REQUIREMENT: All that is needed is the lines from the one containing "Zahlungsarten" through the end of the listing, printed exactly, with no pictures among them.
:: DATA EXCERPTS ::
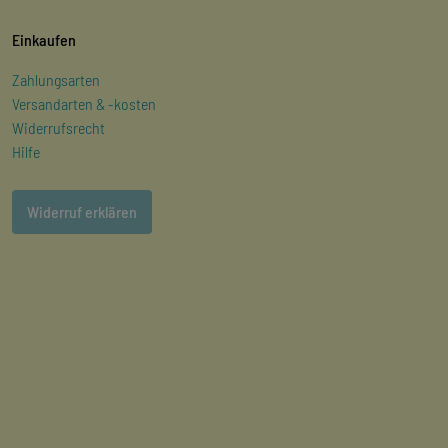
Einkaufen
Zahlungsarten
Versandarten & -kosten
Widerrufsrecht
Hilfe
Widerruf erklären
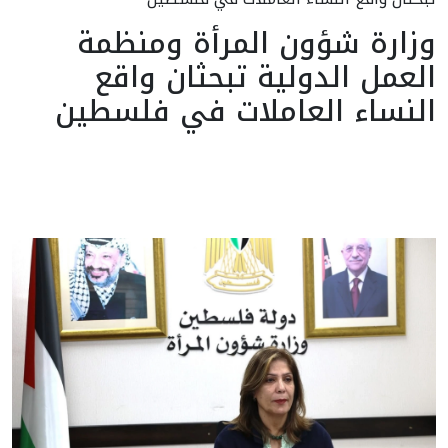
وزارة شؤون المرأة ومنظمة
العمل الدولية تبحثان واقع
النساء العاملات في فلسطين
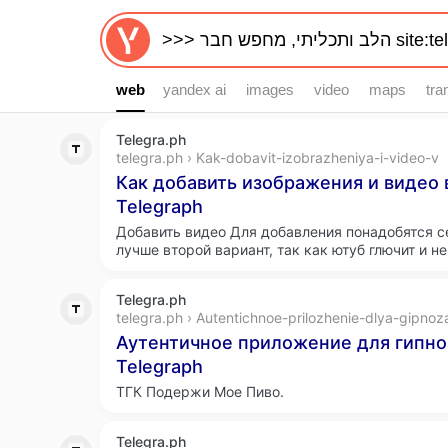
web
web
yandex ai
images
video
maps
tra
Telegra.ph
telegra.ph › Kak-dobavit-izobrazheniya-i-video-v
Как добавить изображения и видео 
Telegraph
Добавить видео Для добавления понадобятся с
лучше второй вариант, так как ютуб глючит и н
Telegra.ph
telegra.ph › Autentichnoe-prilozhenie-dlya-gipnoz
Аутентичное приложение для гипноза
Telegraph
ТГК Подержи Мое Пиво.
Telegra.ph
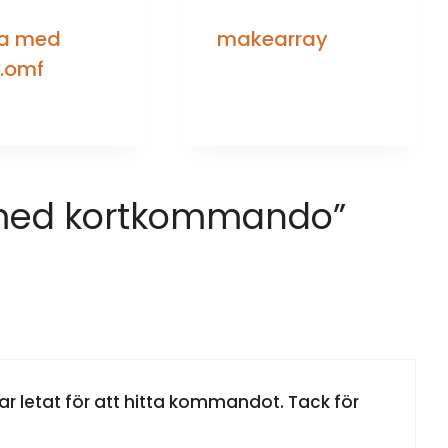
a med
makearray
l.omf
r med kortkommando”
ar letat för att hitta kommandot. Tack för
:::
FINISHED EXERCISE:
Zahlungsarten
Versandarten & -kosten
Widerrufsrecht
Hilfe
Widerruf erklären
وزارة شؤون المرأة ومنظمة
العمل الدولية تبحثان واقع
النساء العاملات في فلسطين
web
web
yandex ai
images
video
maps
tra
Telegra.ph
telegra.ph › Kak-dobavit-izobrazheniya-i-video-v
Как добавить изображения и видео 
Telegraph
Добавить видео Для добавления понадобятся с
лучше второй вариант, так как ютуб глючит и н
Telegra.ph
telegra.ph › Autentichnoe-prilozhenie-dlya-gipnoz
Аутентичное приложение для гипноза
Telegraph
ТГК Подержи Мое Пиво.
Telegra.ph
a med
makearray
l.omf
r med kortkommando”
ar letat för att hitta kommandot. Tack för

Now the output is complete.